The computed solution for Example with \(\varepsilon =2^{-20}\) and \(N=128\) is depicted in Fig. 1, which shows that the solution has obvious boundary and inner layers. Since the exact solution of the example is not available, the double mesh principle is adopted to calculate the maximum pointwise error and the corresponding convergence rate, which are denoted by \(e^{N}=\displaystyle {\max \nolimits _{1\le i\le N}\left| U^{N}_{i-1/2}-U^{2N}_{i-1/2}\right| }\) and \(r^{N}=\log _{2}\left( \frac{e^{N}}{e^{2N}}\right) \) for the scheme (2.2)–(2.4) on the Shishkin-type mesh \(\Omega ^{N}\) respectively. The numerical results are given in Table 1, which show that the quadratic B-spline approximate solution converges to the exact solution with almost second-order accuracy. Therefore, numerical experiments verify the effectiveness of the theoretical results.

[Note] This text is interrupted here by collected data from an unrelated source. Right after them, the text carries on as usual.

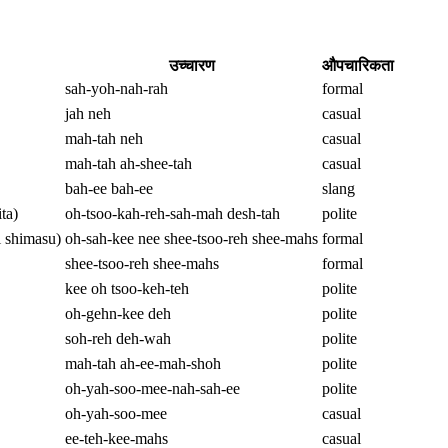
उच्चारण
औपचारिकता
sah-yoh-nah-rah
formal
jah neh
casual
mah-tah neh
casual
mah-tah ah-shee-tah
casual
bah-ee bah-ee
slang
ta)
oh-tsoo-kah-reh-sah-mah desh-tah
polite
shimasu)
oh-sah-kee nee shee-tsoo-reh shee-mahs
formal
shee-tsoo-reh shee-mahs
formal
kee oh tsoo-keh-teh
polite
oh-gehn-kee deh
polite
soh-reh deh-wah
polite
mah-tah ah-ee-mah-shoh
polite
oh-yah-soo-mee-nah-sah-ee
polite
oh-yah-soo-mee
casual
ee-teh-kee-mahs
casual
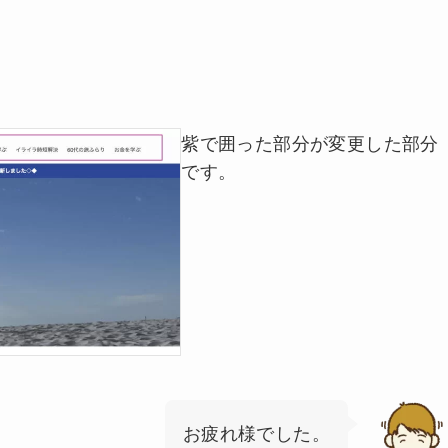
紫で囲った部分が変更した部分
です。
お疲れ様でした。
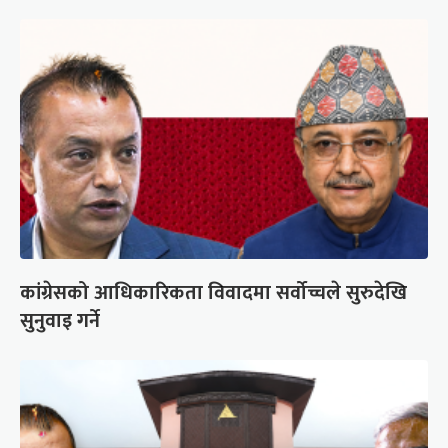
कांग्रेसको आधिकारिकता विवादमा सर्वोच्चले सुरुदेखि
सुनुवाइ गर्ने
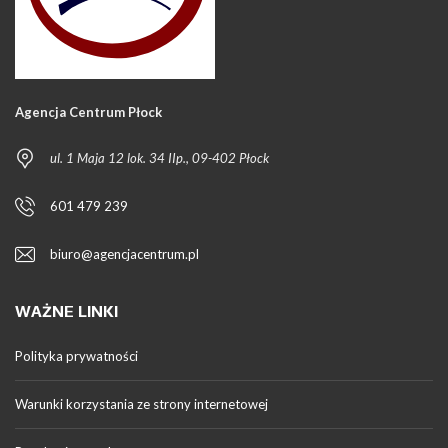
Agencja Centrum Płock
ul. 1 Maja 12 lok. 34 IIp., 09-402 Płock
601 479 239
biuro@agencjacentrum.pl
WAŻNE LINKI
Polityka prywatności
Warunki korzystania ze strony internetowej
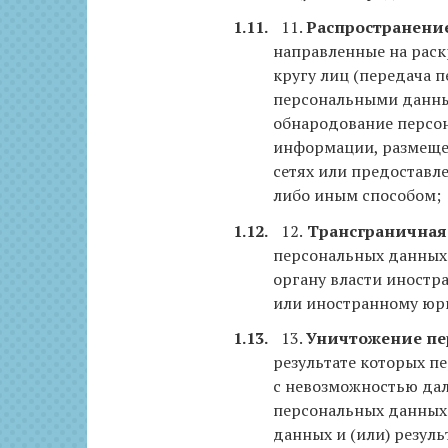
11.
Распространени
направленные на рас
кругу лиц (передача 
персональными данным
обнародование персон
информации, размещ
сетях или предоставл
либо иным способом;
12.
Трансграничная
персональных данных
органу власти иностр
или иностранному юр
13.
Уничтожение пе
результате которых п
с невозможностью да
персональных данных
данных и (или) резул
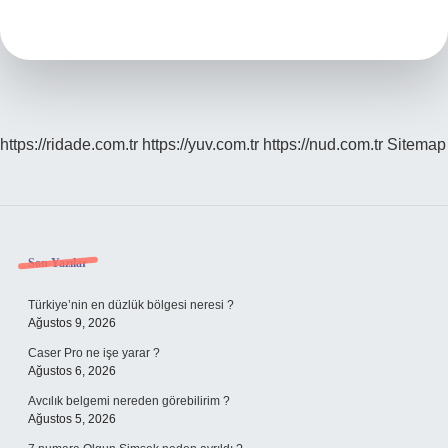
Eski
Arabası
Ne
https://ridade.com.tr
https://yuv.com.tr
https://nud.com.tr
Sitemap
Sidebar
Son Yazılar
Türkiye’nin en düzlük bölgesi neresi ?
Ağustos 9, 2026
Caser Pro ne işe yarar ?
Ağustos 6, 2026
Avcılık belgemi nereden görebilirim ?
Ağustos 5, 2026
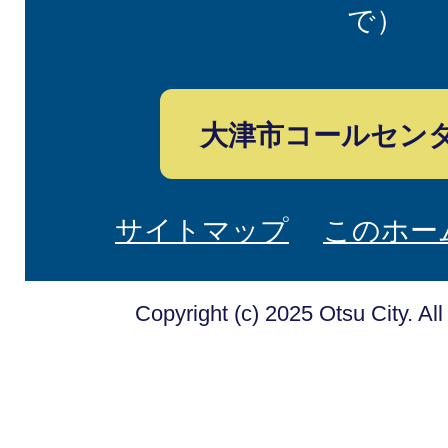
で）
大津市コールセン
サイトマップ
このホー
Copyright (c) 2025 Otsu City. Al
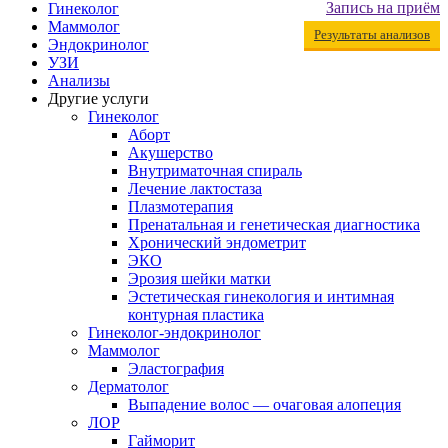
Запись на приём
Гинеколог
Маммолог
Результаты анализов
Эндокринолог
УЗИ
Анализы
Другие услуги
Гинеколог
Аборт
Акушерство
Внутриматочная спираль
Лечение лактостаза
Плазмотерапия
Пренатальная и генетическая диагностика
Хронический эндометрит
ЭКО
Эрозия шейки матки
Эстетическая гинекология и интимная
контурная пластика
Гинеколог-эндокринолог
Маммолог
Эластография
Дерматолог
Выпадение волос — очаговая алопеция
ЛОР
Гайморит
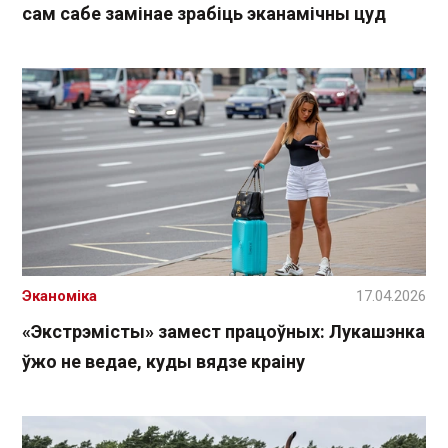
сам сабе замінае зрабіць эканамічны цуд
Эканоміка
17.04.2026
«Экстрэмісты» замест працоўных: Лукашэнка
ўжо не ведае, куды вядзе краіну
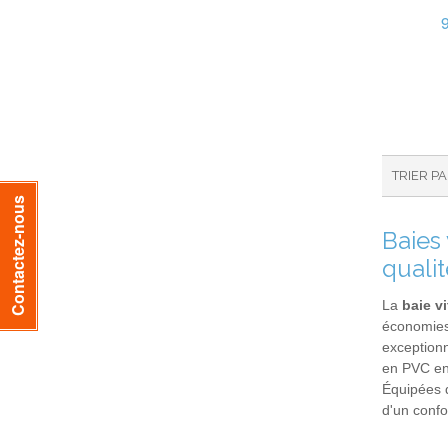
TRIER P
Contactez-nous
Baies
qualit
La
baie v
économies 
exceptionn
en PVC en 
Équipées d
d'un confo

Table 1 Error estimates and convergence rates of the scheme (2.2)–(2.4) for Example

4 Conclusion and Discussion

In this paper, a quadratic B-spline collocation method on a Shishkin-type mesh is used to solve the singularly perturbed problem with a discontinuous source term (1.1). There is a jump in the second-order derivative of the exact solution at the discontinuous point due to the discontinuous source term. The quadratic B-spline collocation equations are constructed on the left and right sides of the discontinuous point respectively. The collocation equations at the discontinuous point are also derived using the conditions satisfied at the discontinuous point. Then the nonlinear collocation equation is solved by the Newton iterative method and the approximate solution with piecewise quadratic differentiability is obtained. It is proved that the scheme is stable and almost second-order uniformly convergent. Numerical experiments confirm the correctness of the theoretical results. Although the convergence order of our discrete scheme is lower than some existing literatures, for example [17], the numerical solution obtained by applying the quadratic B-spline method is piecewise continuously differentiable, which indicates that our spline method has some advantages in solving singular perturbation problems. However, it is still difficult to extend this quadratic B-spline method to the singularly perturbed convection–diffusion problem, mainly because the convection term will cause difficulties in the stability analysis of the quadratic B-spline collocation scheme.